::: Exercise material

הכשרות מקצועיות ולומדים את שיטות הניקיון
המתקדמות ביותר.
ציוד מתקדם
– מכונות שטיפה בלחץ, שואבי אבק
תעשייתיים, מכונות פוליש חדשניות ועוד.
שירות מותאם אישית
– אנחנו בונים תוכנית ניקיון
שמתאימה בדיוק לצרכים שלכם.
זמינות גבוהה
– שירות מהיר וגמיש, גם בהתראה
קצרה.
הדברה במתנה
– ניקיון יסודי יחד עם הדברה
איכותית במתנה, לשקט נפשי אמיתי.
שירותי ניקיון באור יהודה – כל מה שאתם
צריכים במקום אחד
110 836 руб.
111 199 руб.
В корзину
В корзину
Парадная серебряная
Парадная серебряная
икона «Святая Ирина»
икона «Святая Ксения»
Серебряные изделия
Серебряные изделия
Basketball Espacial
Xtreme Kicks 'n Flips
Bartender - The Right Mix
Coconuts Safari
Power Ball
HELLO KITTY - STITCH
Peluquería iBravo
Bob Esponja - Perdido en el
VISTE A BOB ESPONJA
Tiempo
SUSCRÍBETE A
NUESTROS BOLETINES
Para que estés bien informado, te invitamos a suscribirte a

::::::
::: Exercise material

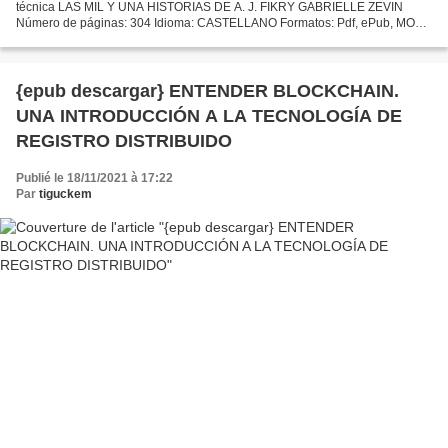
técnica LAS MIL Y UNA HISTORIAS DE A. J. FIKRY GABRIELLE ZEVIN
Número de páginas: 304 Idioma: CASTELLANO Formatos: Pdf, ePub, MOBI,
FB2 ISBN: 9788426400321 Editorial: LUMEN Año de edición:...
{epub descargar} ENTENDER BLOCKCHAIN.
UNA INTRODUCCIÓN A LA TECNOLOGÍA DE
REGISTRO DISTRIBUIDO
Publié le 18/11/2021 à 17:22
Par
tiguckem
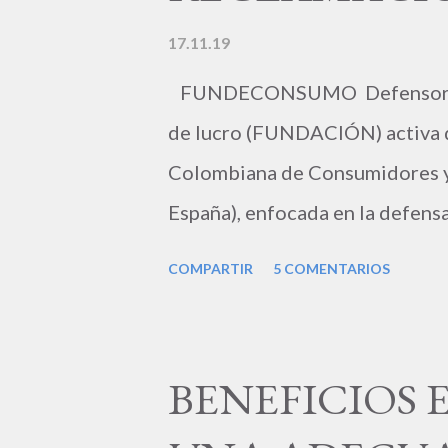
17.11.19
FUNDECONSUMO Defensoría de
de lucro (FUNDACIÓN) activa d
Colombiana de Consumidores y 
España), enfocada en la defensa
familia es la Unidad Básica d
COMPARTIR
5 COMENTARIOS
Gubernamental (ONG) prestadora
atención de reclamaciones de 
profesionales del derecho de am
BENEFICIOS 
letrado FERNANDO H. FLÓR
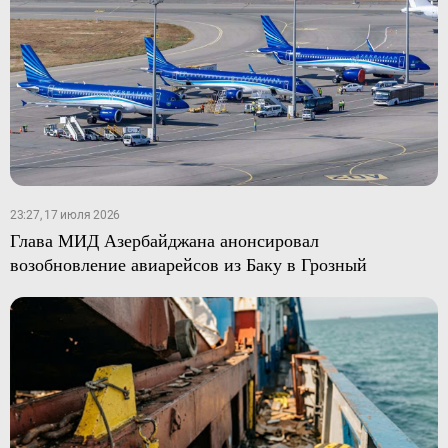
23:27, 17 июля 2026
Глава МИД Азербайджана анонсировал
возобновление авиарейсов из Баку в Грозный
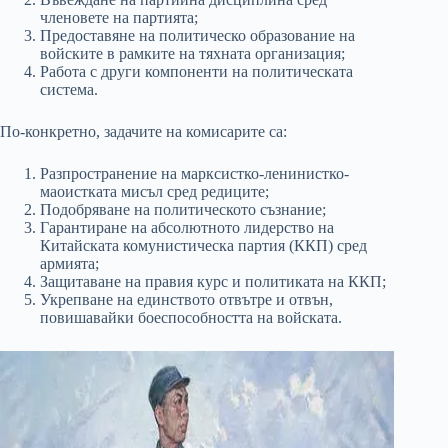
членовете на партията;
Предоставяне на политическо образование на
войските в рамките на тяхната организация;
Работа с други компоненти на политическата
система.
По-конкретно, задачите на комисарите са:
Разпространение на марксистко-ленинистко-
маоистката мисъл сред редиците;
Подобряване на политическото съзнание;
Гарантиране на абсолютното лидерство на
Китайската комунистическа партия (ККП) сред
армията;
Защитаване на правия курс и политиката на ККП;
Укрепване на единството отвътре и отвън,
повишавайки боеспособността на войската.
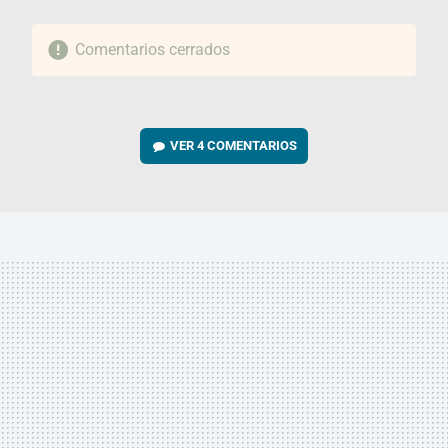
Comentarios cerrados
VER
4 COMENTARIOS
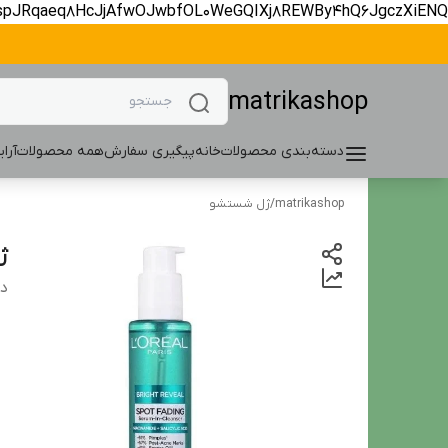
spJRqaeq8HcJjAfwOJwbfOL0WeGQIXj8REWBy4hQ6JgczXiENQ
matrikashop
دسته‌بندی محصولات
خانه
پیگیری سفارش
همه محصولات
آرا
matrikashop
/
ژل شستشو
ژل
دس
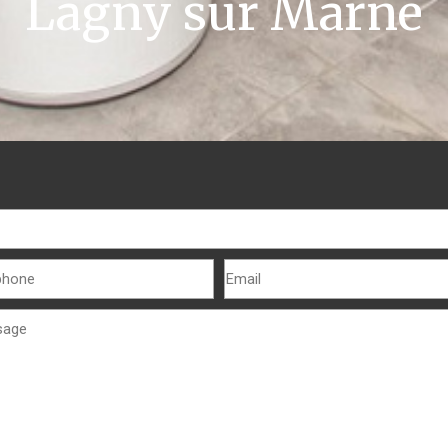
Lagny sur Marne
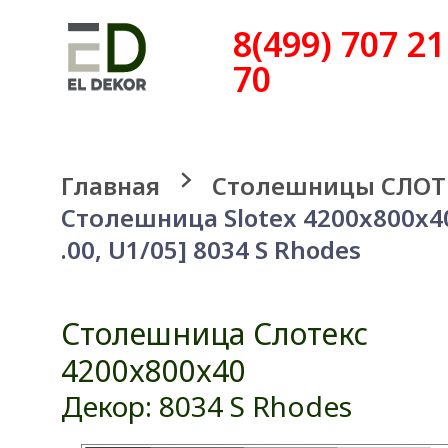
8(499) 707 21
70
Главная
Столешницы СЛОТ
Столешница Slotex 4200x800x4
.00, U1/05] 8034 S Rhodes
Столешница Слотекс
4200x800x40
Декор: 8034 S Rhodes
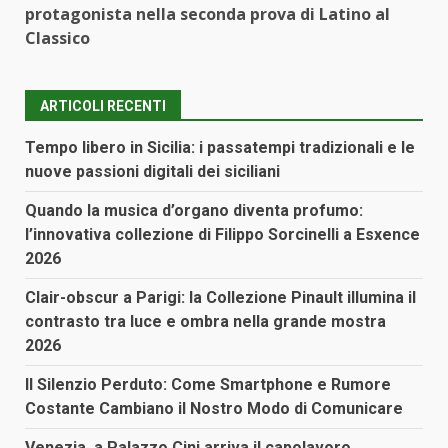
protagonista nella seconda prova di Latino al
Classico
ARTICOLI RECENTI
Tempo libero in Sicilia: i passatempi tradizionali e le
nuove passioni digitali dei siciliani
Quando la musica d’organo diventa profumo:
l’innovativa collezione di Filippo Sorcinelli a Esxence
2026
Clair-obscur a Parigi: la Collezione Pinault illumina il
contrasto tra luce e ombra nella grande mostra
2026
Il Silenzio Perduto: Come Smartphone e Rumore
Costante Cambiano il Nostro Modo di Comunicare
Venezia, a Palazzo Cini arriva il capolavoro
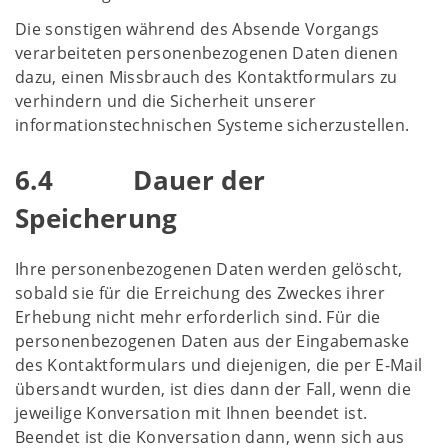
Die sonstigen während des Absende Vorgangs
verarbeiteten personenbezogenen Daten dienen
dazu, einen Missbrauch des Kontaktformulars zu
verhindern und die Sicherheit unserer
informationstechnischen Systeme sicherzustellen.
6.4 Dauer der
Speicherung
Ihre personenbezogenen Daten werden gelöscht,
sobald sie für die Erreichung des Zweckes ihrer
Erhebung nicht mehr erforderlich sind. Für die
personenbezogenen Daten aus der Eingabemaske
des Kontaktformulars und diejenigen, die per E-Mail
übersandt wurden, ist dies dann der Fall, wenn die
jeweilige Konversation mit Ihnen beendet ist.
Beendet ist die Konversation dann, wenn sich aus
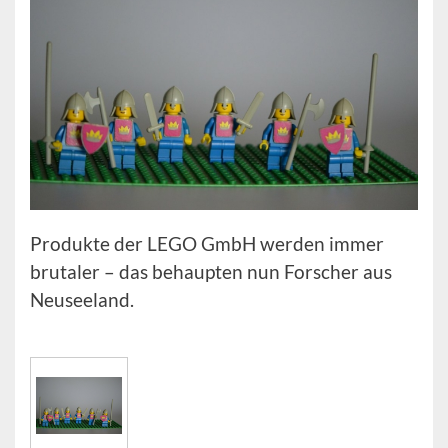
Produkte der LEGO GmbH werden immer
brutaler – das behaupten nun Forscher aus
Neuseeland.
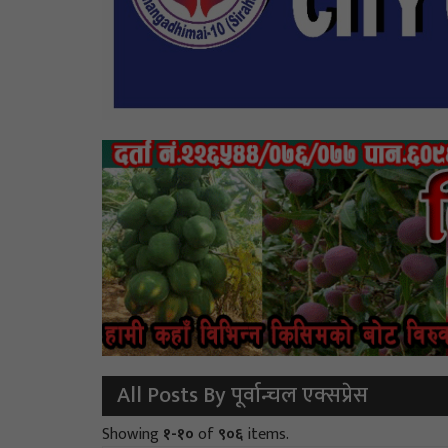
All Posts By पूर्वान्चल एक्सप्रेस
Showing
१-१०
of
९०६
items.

::::::

__Exercise details__
Take the word "Daten" and find each line of the material that contains it. Copy those lines.

__Exercise response__
verarbeiteten personenbezogenen Daten dienen
Ihre personenbezogenen Daten werden gelöscht,
personenbezogenen Daten aus der Eingabemaske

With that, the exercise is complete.